WRTL: Big Win for Campaign Finance Deregulation
The following commentary is from Loyola Law School Professor Rick Hasen and is cross-posted here at Election Law Blog.
Today’s opinion is a major victory for those who oppose campaign finance regulation, and will likely lead to a new proliferation of corporate and union funded campaign ads in the 2008 election season. It has revealed the Roberts Court, as I have feared, as moving firmly into the deregulationist camp, with the Chief Justice and Justice Alito dressing up the opinion as a minimalist, incremental decision. My hope that Justice Kennedy’s respect for stare decisis could save the corporate/union PAC requirement has been dashed. Here are a few observations:
1. In my writings on campaign finance, I have analogized the Supreme Court’s campaign finance cases to the swing of a pendulum. We began with Buckley, which was a multi-authored schizophrenic opinion offering something (a ban on independent campaign expenditures by individuals) to those who believe that most campaign finance laws conflict with First Amendment rights of speech and association, and something else (upholding of campaign contribution limits) to those who believe that the government’s interest in preventing corruption, insuring the integrity of the electoral process or promoting electoral equality (though the Buckley court itself eschewed that interest). The early post-Buckley cases, such as Bellotti, and NCPAC were deregulationist, and were followed by the period I’ve called the New Deference, where the four liberals on the Court, joined by Justice O’Connor, upheld a wide range of campaign finance laws, including major provisions of the McCain-Feingold law (the Bipartisan Campaign Finance Act, or BCRA) in a number of different cases. Last year’s Randall decision showed Justice Breyer trying to salvage the campaign finance regime and prevent the Chief and Justice Alito from going to the deregulationist side.

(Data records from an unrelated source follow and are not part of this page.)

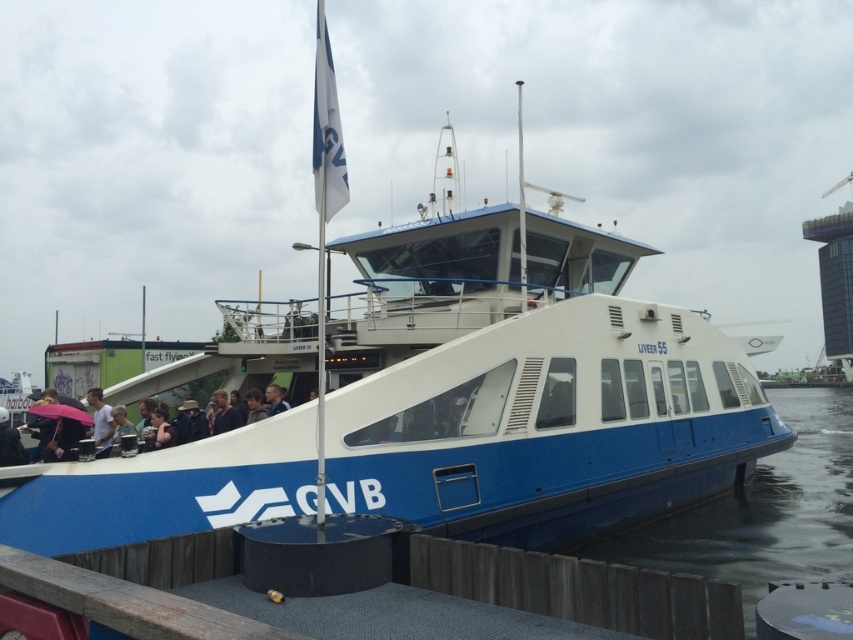 Question: In this image, where is blue matte boat at center located relative to light blue shirt at lower left?

Choices:
 (A) left
 (B) right

Answer: (B)

Question: Can you confirm if blue rubber boat at lower center is positioned below light blue shirt at lower left?

Choices:
 (A) yes
 (B) no

Answer: (A)

Question: Estimate the real-world distances between objects in this image. Which object is farther from the blue rubber boat at lower center?

Choices:
 (A) blue matte boat at center
 (B) light blue shirt at lower left

Answer: (B)

Question: Among these points, which one is farthest from the camera?

Choices:
 (A) (105, 452)
 (B) (485, 381)
 (C) (711, 515)

Answer: (C)

Question: Which of these objects is positioned farthest from the blue matte boat at center?

Choices:
 (A) blue rubber boat at lower center
 (B) light blue shirt at lower left

Answer: (B)

Question: In this image, where is blue rubber boat at lower center located relative to light blue shirt at lower left?

Choices:
 (A) below
 (B) above

Answer: (A)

Today it is clear that those efforts have failed.
2. The Court today does not expressly overrule McConnell or Austin’s holding that it is permissible to require corporations (and unions) to spend money on ads expressly advocating the election or defeat of a federal candidate (or “the functional equivalent of such ads”) from a separate political action committee (or PAC) and not from general treasury funds. But the limit on corporate and union spending is now dead as a practical matter. The test that Roberts/Alito embrace is essentially the same, decontexutal see no evil approach of the lower court: if an ad can be viewed as not about electing a candidate (and instead about an issue), it must be viewed that way and exempt from the PAC requirement. Nothing makes the point better of how far this test goes to bar regulation of ads than the Chief’s footnote 7:
JUSTICE SCALIA thinks our test impermissibly vague. See post, at 11-12 (opinion concurring in part and concurring in judgment). As should be evident, we agree with JUSTICE SCALIA on the imperative for clarity in this area; that is why our test affords protection unless an ad is susceptible of no reasonable interpretation other than as an appeal to vote for or against a specific candidate. It is why we emphasize that (1) there can be no free-ranging intent-and-effect test; (2) there generally should be no discovery or inquiry into the sort of “contextual” factors highlighted by the FEC and intervenors; (3) discussion of issues cannot be banned merely because the issues might be relevant to an election; and (4) in a debatable case, the tie is resolved in favor of protecting speech. And keep in mind this test is only triggered if the speech meets the brightline requirements of BCRA s 203 in the first place. JUSTICE SCALIA’s criticism of our test is all the more confusing because he accepts WRTL’s proposed three-prong test as “clear.” Post, at 17. We do not think our test any vaguer than WRTL’s, and it is more protective of political speech. (original emphasis)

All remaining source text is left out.